Pour imposer le respect de ces conditions, il convient évidemment, et c’est la seconde contrainte imposée par les juges, de mettre en place une procédure d’autorisation d’utilisation de ces techniques de géolocalisation, placée sous le contrôle d’un magistrat indépendant. Le problème ne pose pas au stade de l’instruction, car l’indépendance du juge d’instruction n’est pas contestée et il lui appartient de prendre « tous les actes d’information qu’il juge utiles à la manifestation de la vérité » (art. 81 cpp).
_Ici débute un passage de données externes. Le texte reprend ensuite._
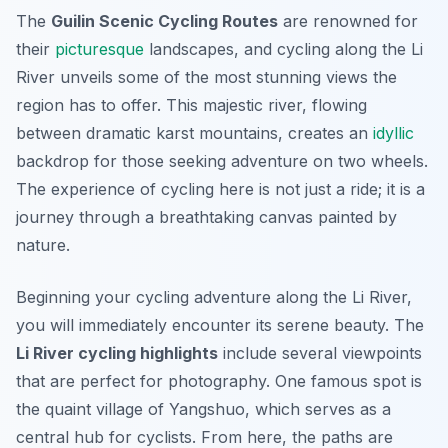
The
Guilin Scenic Cycling Routes
are renowned for
their
picturesque
landscapes, and cycling along the
Li
River
unveils some of the most stunning views the
region has to offer. This majestic river, flowing
between dramatic karst mountains, creates an
idyllic
backdrop for those seeking adventure on two wheels.
The experience of cycling here is not just a ride; it is a
journey through a breathtaking canvas painted by
nature.
Beginning your cycling adventure along the Li River,
you will immediately encounter its serene beauty. The
Li River cycling highlights
include several viewpoints
that are perfect for photography. One famous spot is
the quaint village of Yangshuo, which serves as a
central hub for cyclists. From here, the paths are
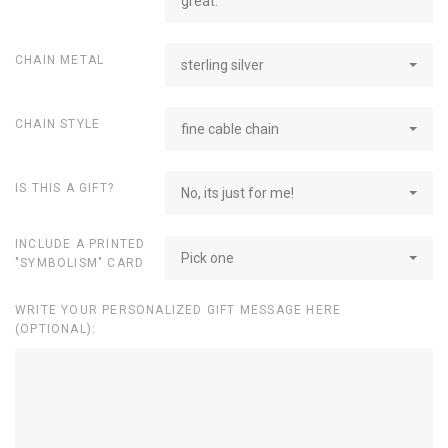
great.
CHAIN METAL
sterling silver
CHAIN STYLE
fine cable chain
IS THIS A GIFT?
No, its just for me!
INCLUDE A PRINTED
Pick one
"SYMBOLISM" CARD
WRITE YOUR PERSONALIZED GIFT MESSAGE HERE
(OPTIONAL):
Le projet de loi prévoit ainsi que la géolocalisation pourra être utilisée par un juge d’instruction, pour une durée de quatre mois renouvelable.

Au state de l’enquête préalable en revanche, le projet de loi remet en cause le rôle du procureur de la République qui, aux termes de l’article 41 al. 1 cpp, « procède ou fait procéder à tous les actes nécessaires à la recherche et à la poursuite des infractions pénales ». Or, depuis les arrêts Medvedyev du 29 mars 2010 et Moulin du 23 novembre 2010 rendus par la Cour européenne, les membres du parquet ne sont pas considérés comme des magistrats indépendants, dès lors qu’ils sont hiérarchiquement soumis à l’Exécutif.

Le juge des libertés et de la détention, encore lui

Le projet de loi en tire les conséquences et prévoit que l’autorisation du procureur d’utiliser la géolocalisation durant l’enquête de flagrance ou l’enquête préalable ne pourra dépasser quinze jours. Au-delà, une prolongation pourra être demandée au juge des libertés et de la détention (JLD) pour une durée d’un mois, éventuellement renouvelable. Le juge du siège intervient donc à l’issue d’un délai de quinze jours.

Observons cependant que le projet de loi tient compte des difficultés matérielles de certaines enquêtes, et notamment de l’urgence qui peut les caractériser. Il prévoit que l’autorisation du JLD peut être verbale, en cas d’urgence, à la condition toutefois d’être confirmée par écrit dans un délai de quarante-huit heures. De la même manière, il n’est pas nécessaire de demander une autorisation pour engager une procédure de géolocalisation visant la victime d’une infraction, par exemple lorsqu’il s’agit de retrouver une personne disparue grâce à son téléphone portable.

Le projet de loi permet de mettre fin à une situation catastrophique qui interdisait toute géolocalisation en matière d’enquête préliminaire ou de flagrance. La solution n’est cependant guère satisfaisante, car l’intervention du JLD conduit à un éclatement de ses compétences. Conçu à l’origine pour juger du placement en détention provisoire d’une personne ou de sa mise en liberté, il se voit aujourd’hui confier toutes les compétences qui étaient celles du procureur. Il autorise certaines perquisitions, la prolongation des gardes à vue, le maintien des étrangers en situation irrégulière en zone d’attente, l’admission en soins psychiatriques sans le consentement de l’intéressé etc.. Sorte de bonne à tout faire des libertés, il est sollicité dans tous les domaines que les membres du parquet doivent abandonner, sous l’influence de la Cour européenne.

Ne serait-il pas plus utile d’engager enfin une réforme du parquet pour donner à ses magistrats l’indépendance exigée par la Cour européenne ? Sans doute, mais il se trouve que l’opposition refuse toute modification du Conseil supérieur de la magistrature et que le gouvernement ne dispose pas d’une majorité suffisante pour imposer une révision constitutionnelle. En attendant mieux, on fait appel au Juge des libertés et on vote des lois qui ont pour fonction de repousser le problème à une date ultérieure.